- Exercise
Could you write out, word for word, each line from the one containing "Mission CIR (46, 1909)" to the last line of the data below, both included and nothing more?

Records from a data collection:
-*-*-

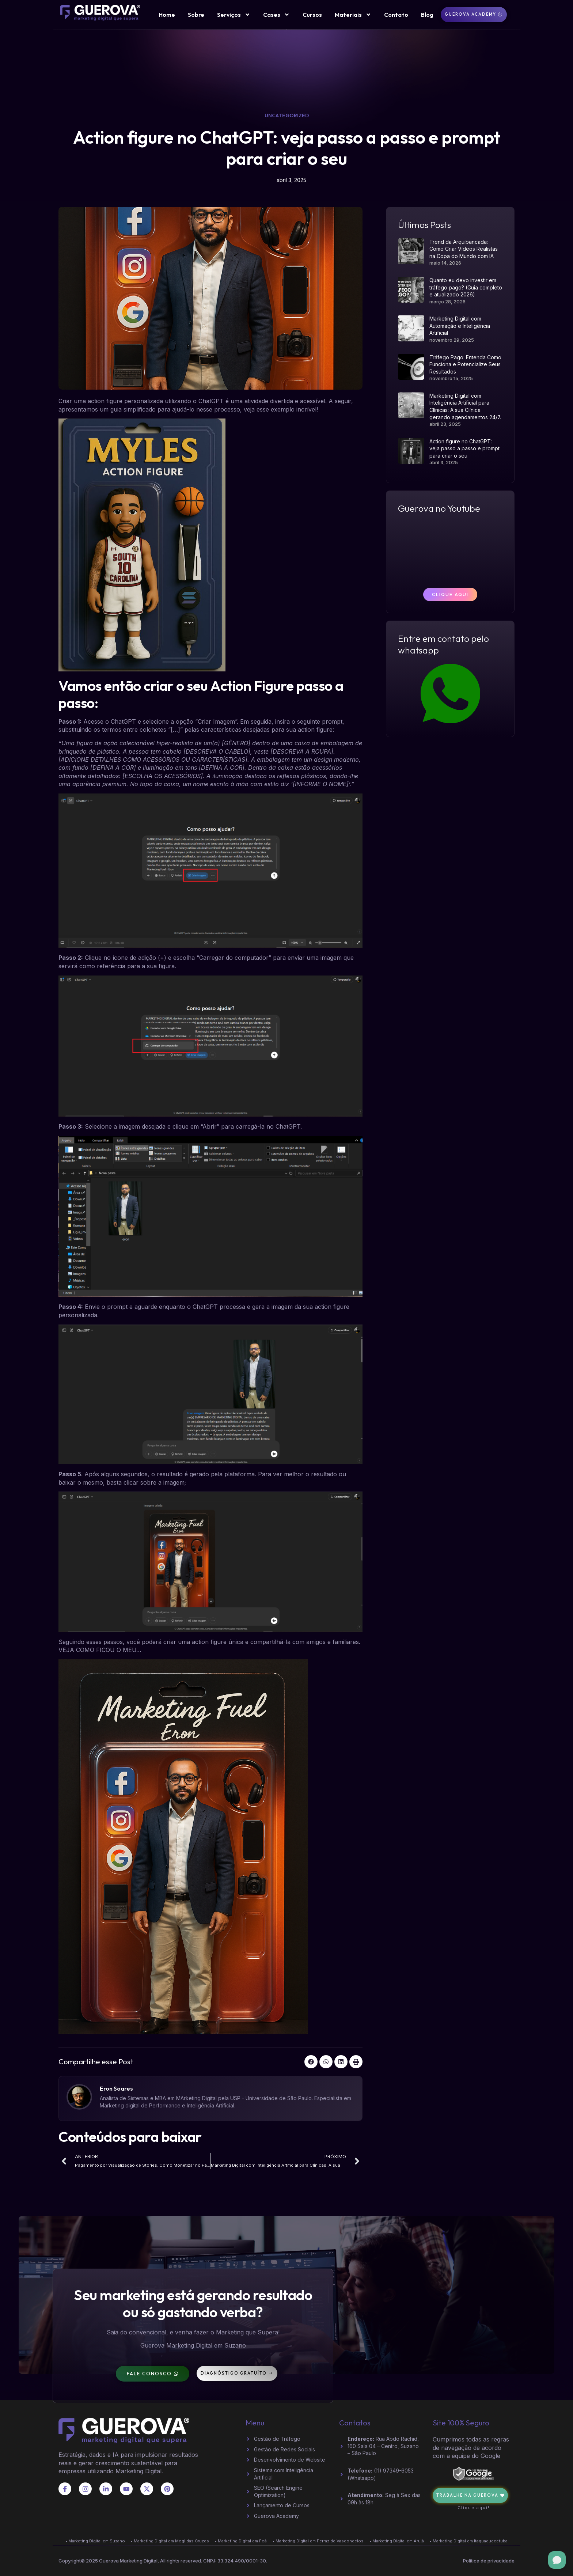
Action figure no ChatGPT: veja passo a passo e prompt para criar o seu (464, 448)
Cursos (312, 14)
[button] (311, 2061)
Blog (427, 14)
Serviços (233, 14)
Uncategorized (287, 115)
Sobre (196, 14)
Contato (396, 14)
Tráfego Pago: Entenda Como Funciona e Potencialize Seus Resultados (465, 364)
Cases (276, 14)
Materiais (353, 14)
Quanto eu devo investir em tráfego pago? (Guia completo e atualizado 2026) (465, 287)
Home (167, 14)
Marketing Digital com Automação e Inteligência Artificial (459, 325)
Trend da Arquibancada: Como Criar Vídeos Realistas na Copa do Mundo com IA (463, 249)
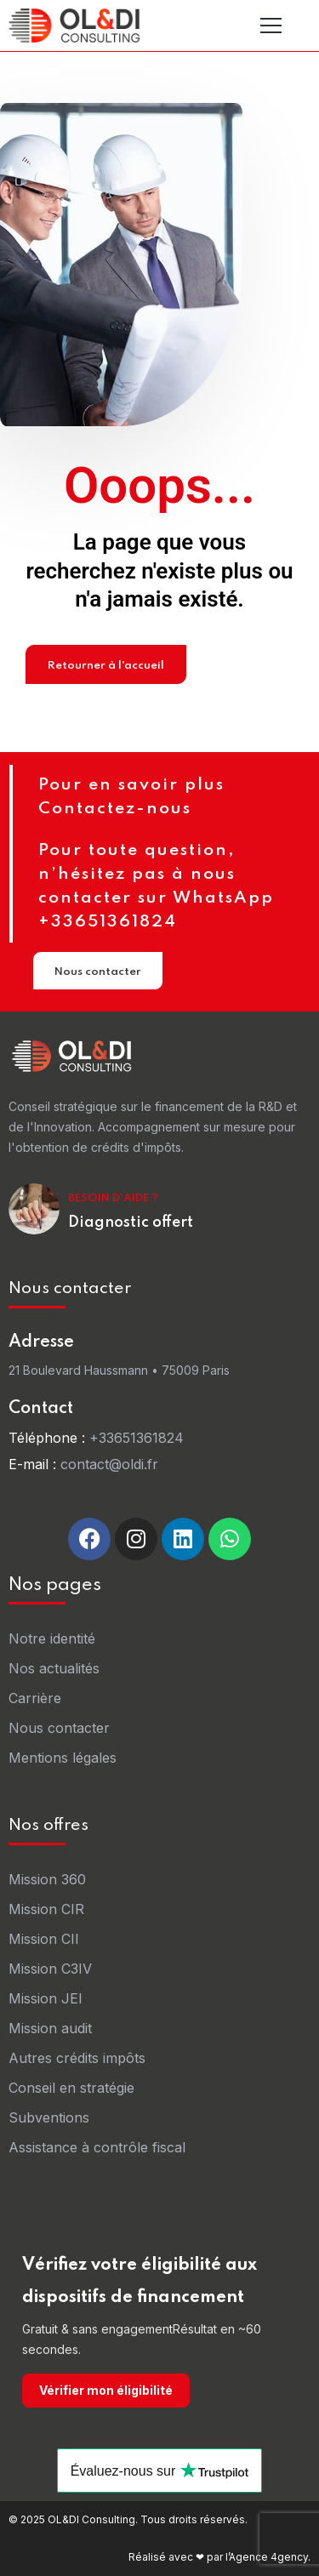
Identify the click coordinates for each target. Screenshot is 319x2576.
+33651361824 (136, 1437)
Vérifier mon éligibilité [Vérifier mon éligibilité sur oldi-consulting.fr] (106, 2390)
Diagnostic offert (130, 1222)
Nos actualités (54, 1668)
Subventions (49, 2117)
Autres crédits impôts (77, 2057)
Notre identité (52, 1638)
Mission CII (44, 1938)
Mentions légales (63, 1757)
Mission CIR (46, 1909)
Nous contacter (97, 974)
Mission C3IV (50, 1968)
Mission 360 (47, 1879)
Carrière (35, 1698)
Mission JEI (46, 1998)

-*-*-

- Exercise response
Mission CIR (46, 1909)
Nous contacter (97, 974)
Mission C3IV (50, 1968)
Mission 360 (47, 1879)
Carrière (35, 1698)
Mission JEI (46, 1998)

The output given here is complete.